-------- SOURCE DATA --------
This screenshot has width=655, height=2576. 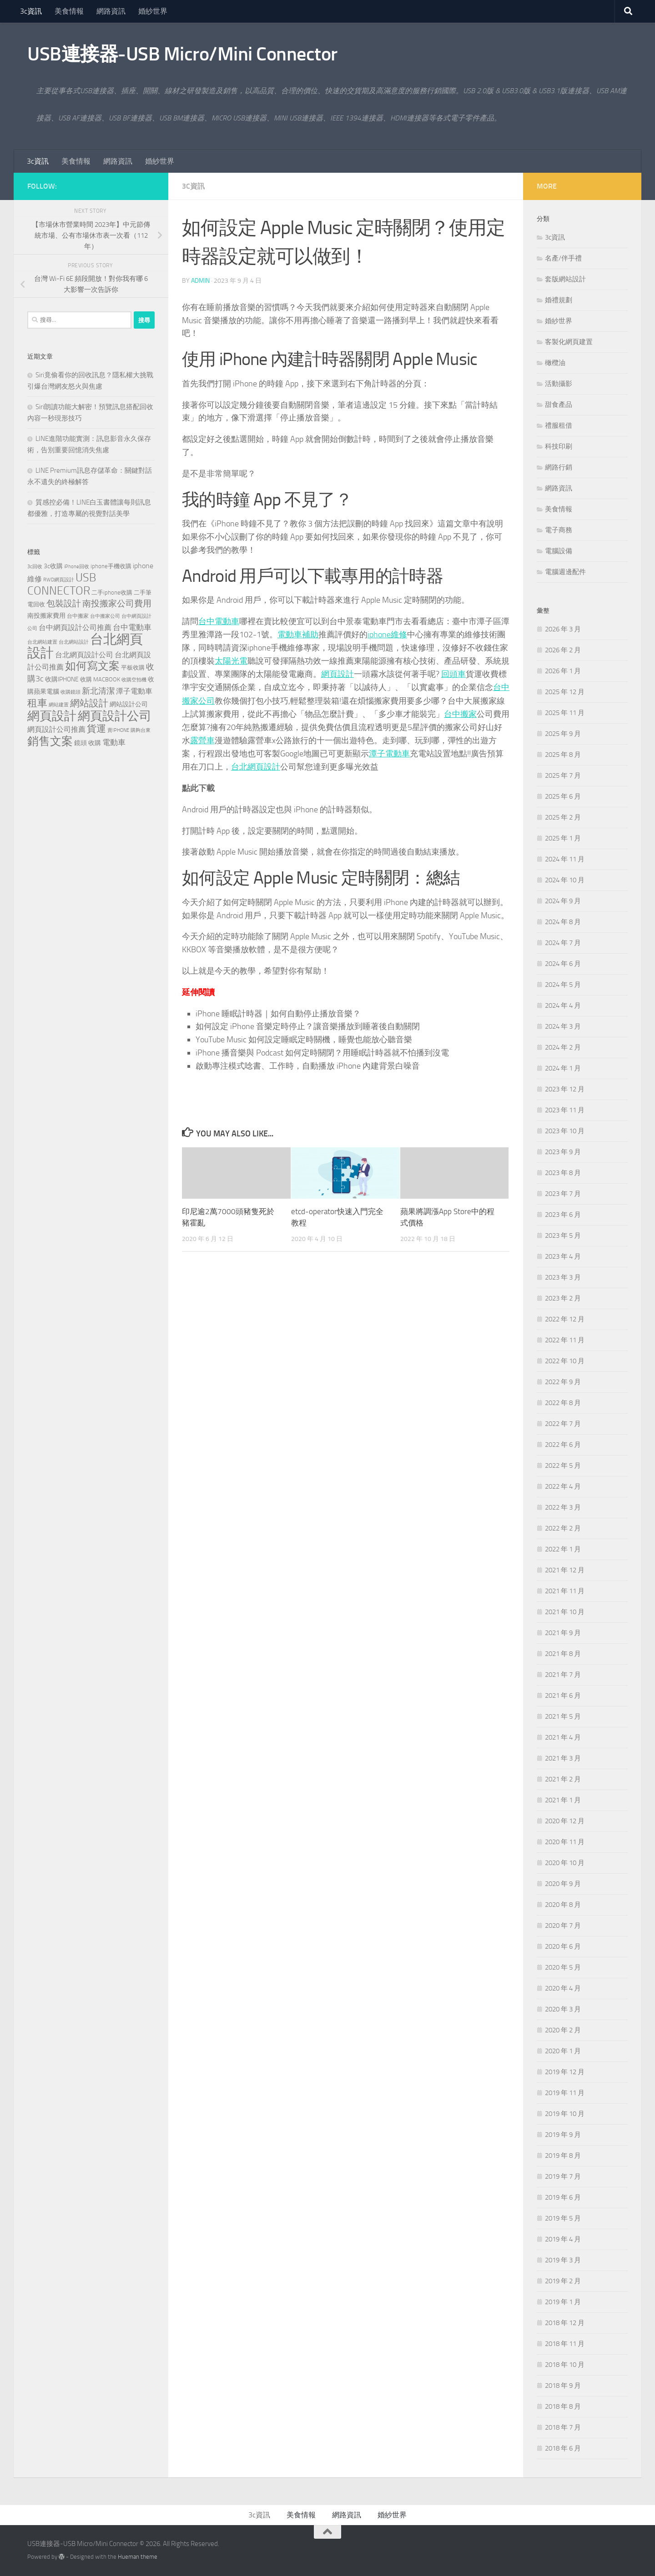 What do you see at coordinates (563, 1382) in the screenshot?
I see `2022 年 9 月` at bounding box center [563, 1382].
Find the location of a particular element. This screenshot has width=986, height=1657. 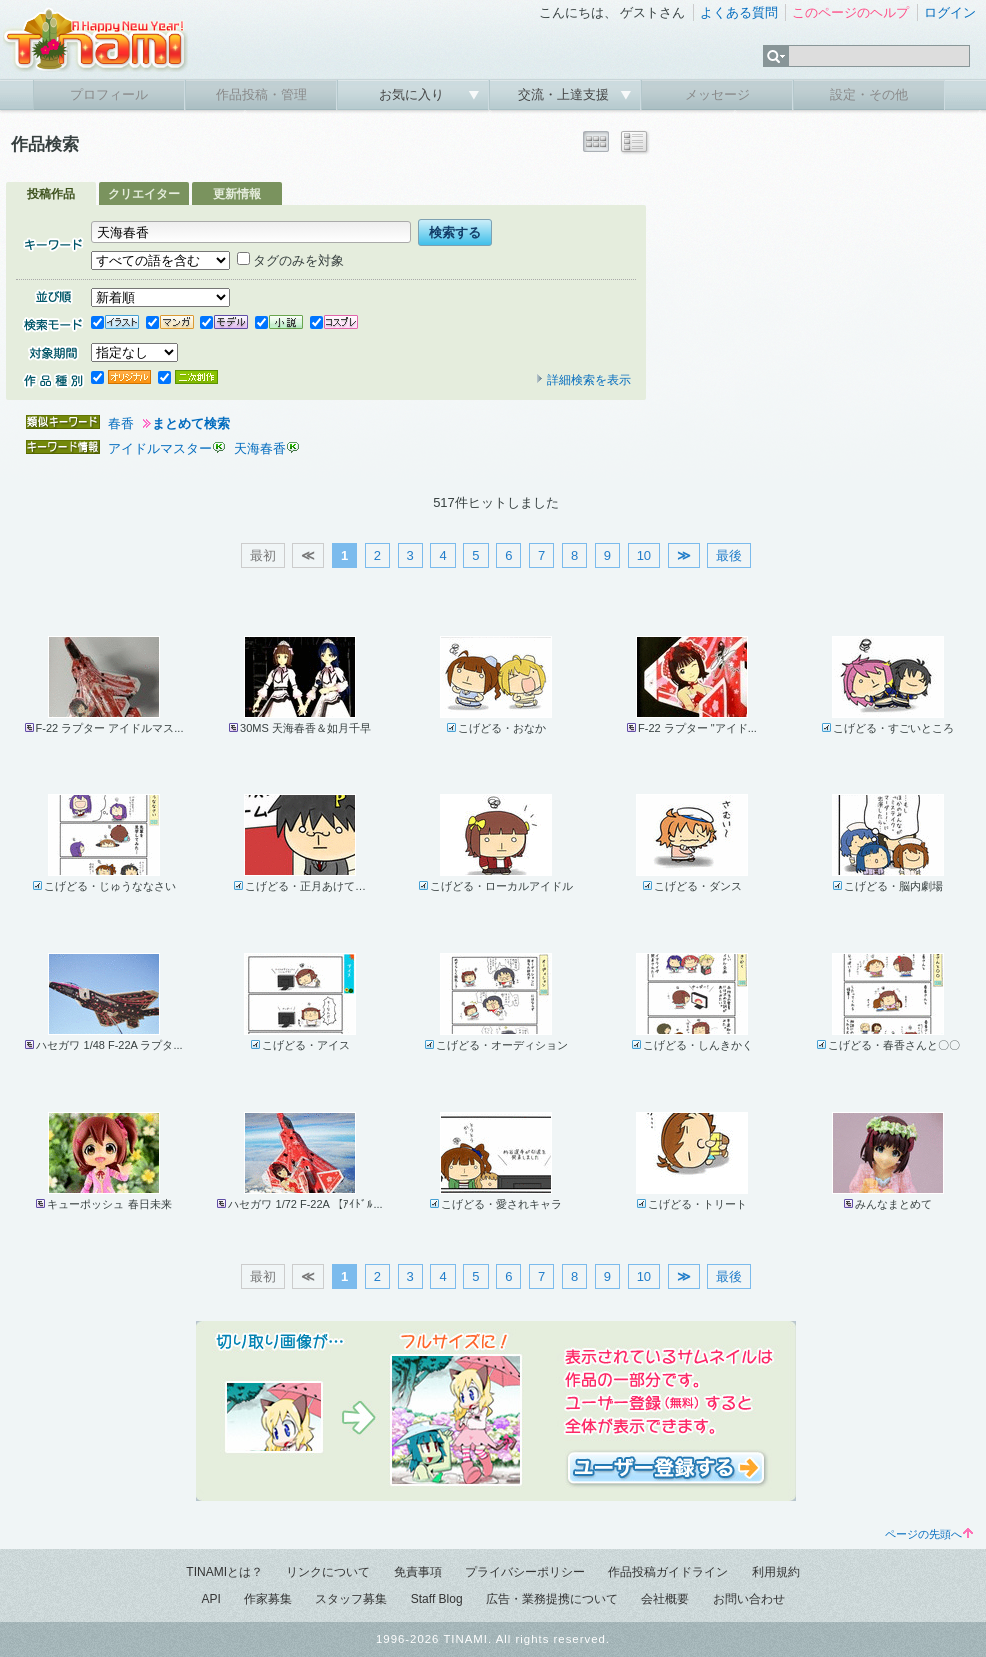

交流・上達支援 is located at coordinates (565, 94).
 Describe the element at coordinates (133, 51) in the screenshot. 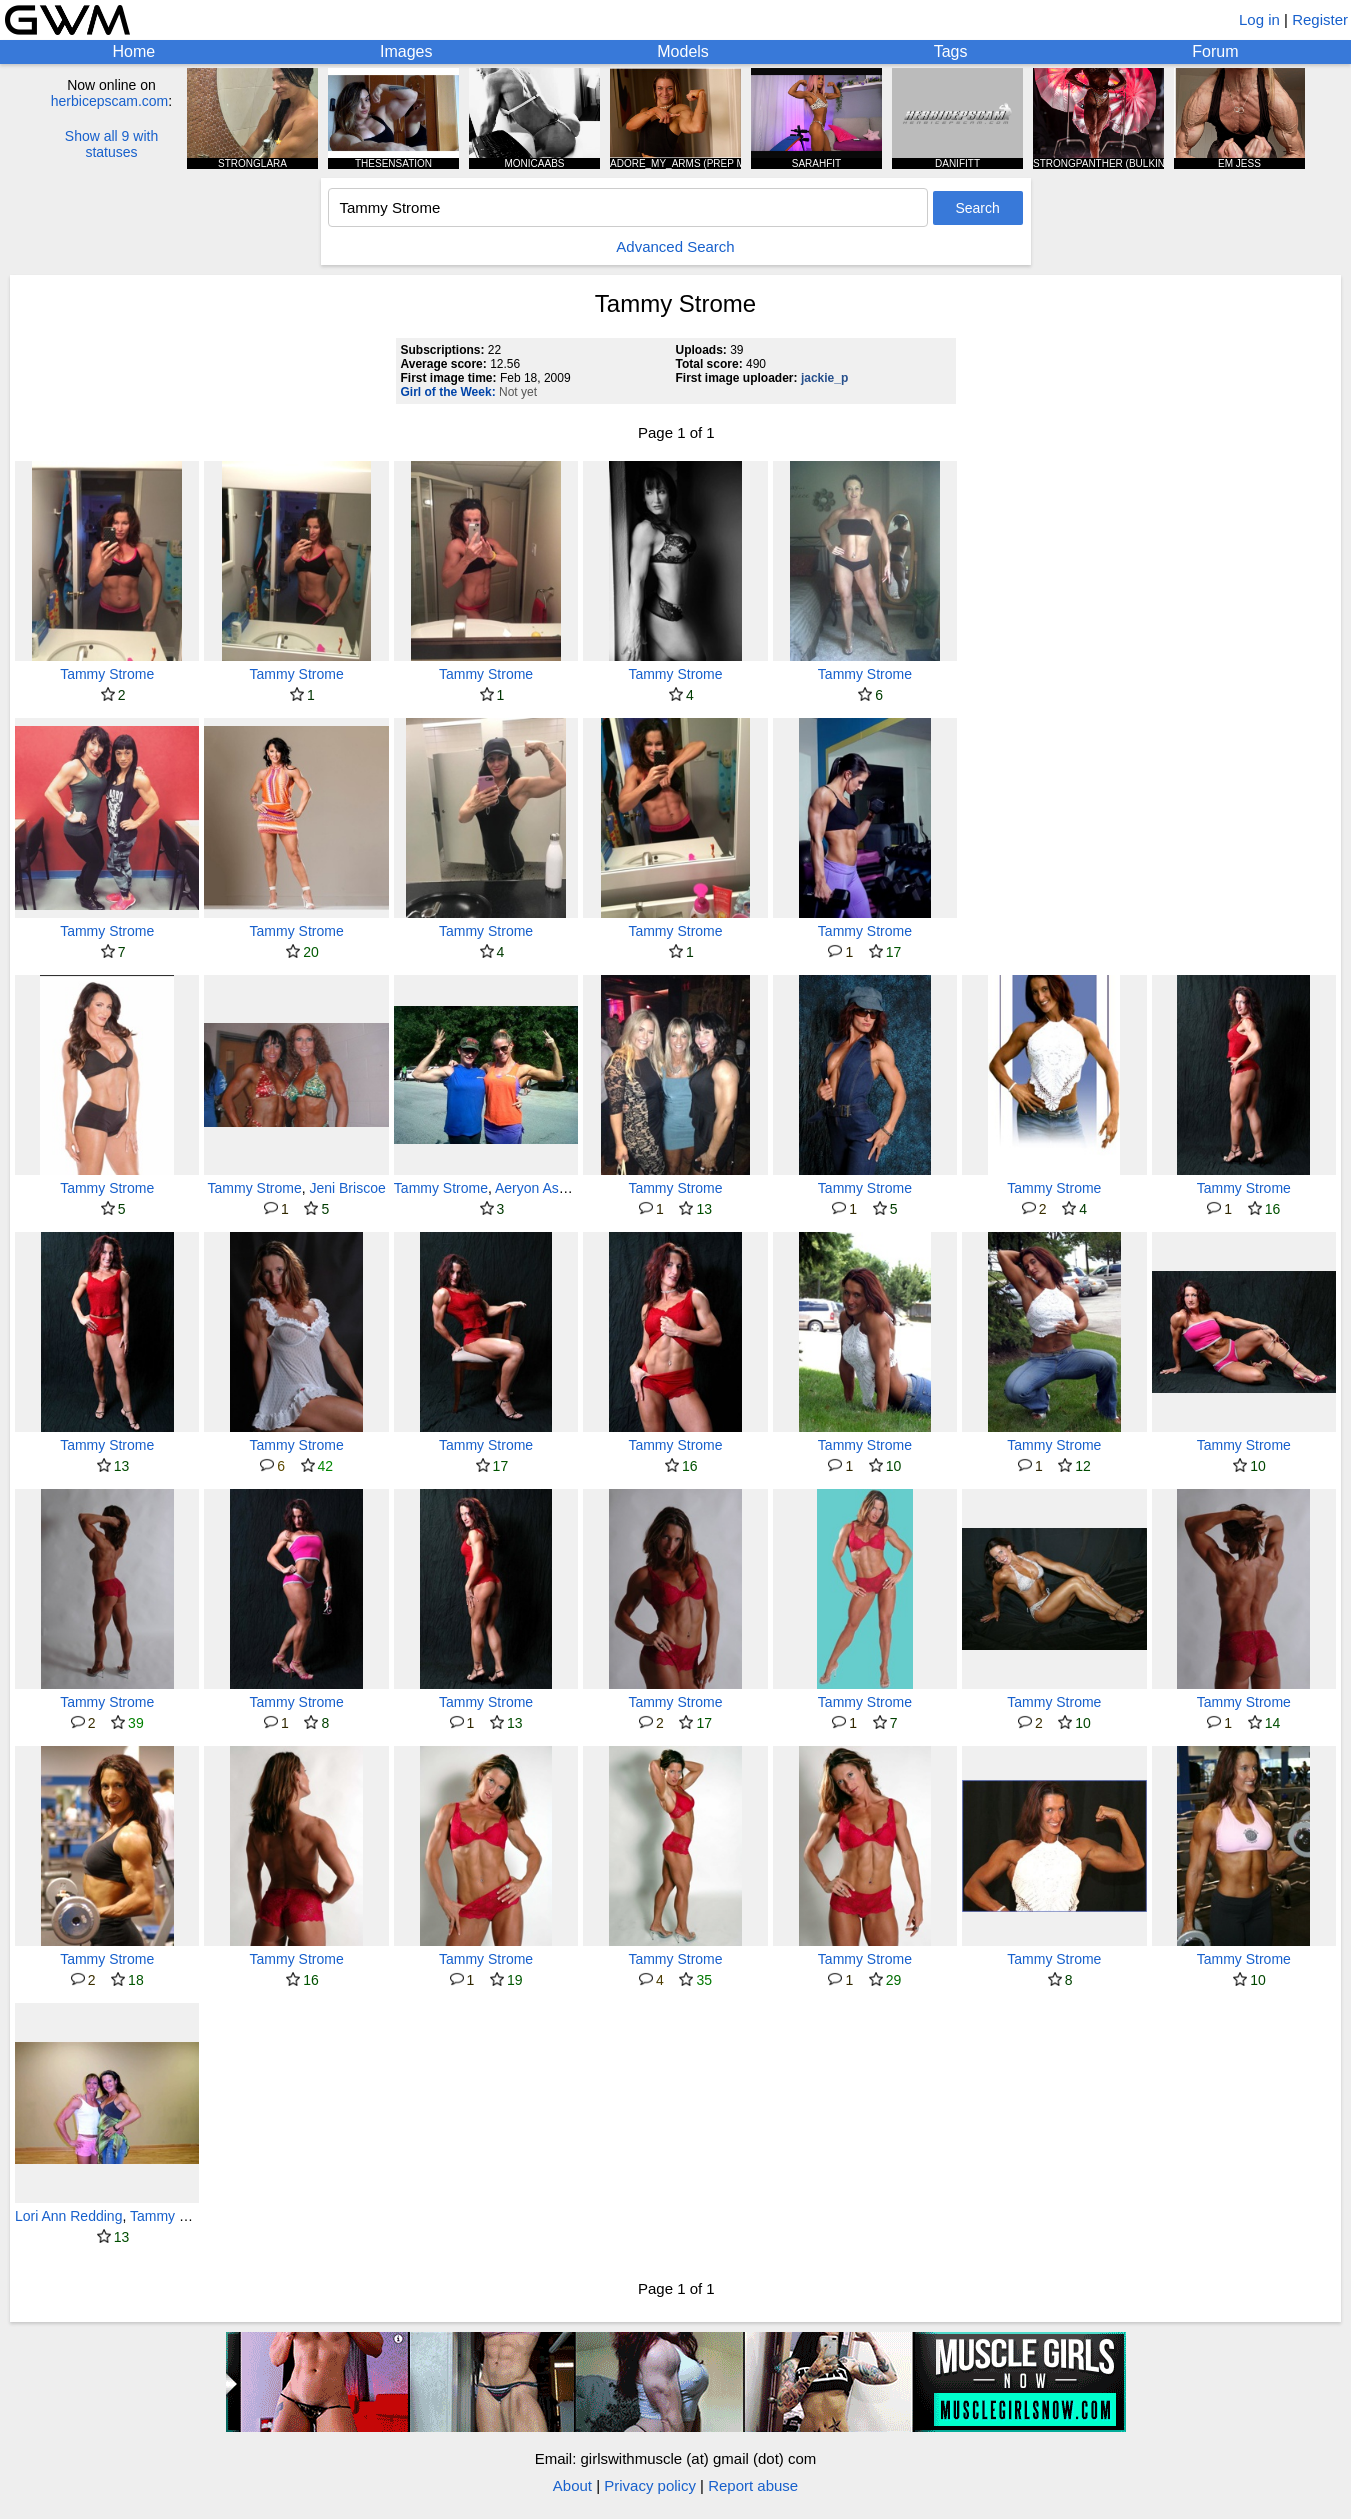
--------
— EXERCISE REQUIREMENTS —
Copy nothing but the lines from the line that contains "Find the location" through the end of the listing, exactly, and keep pictures out of it.

— EXERCISE ANSWER —
Find the location of a particular element. This screenshot has width=986, height=1657. 

交流・上達支援 is located at coordinates (565, 94).
 Describe the element at coordinates (133, 51) in the screenshot. 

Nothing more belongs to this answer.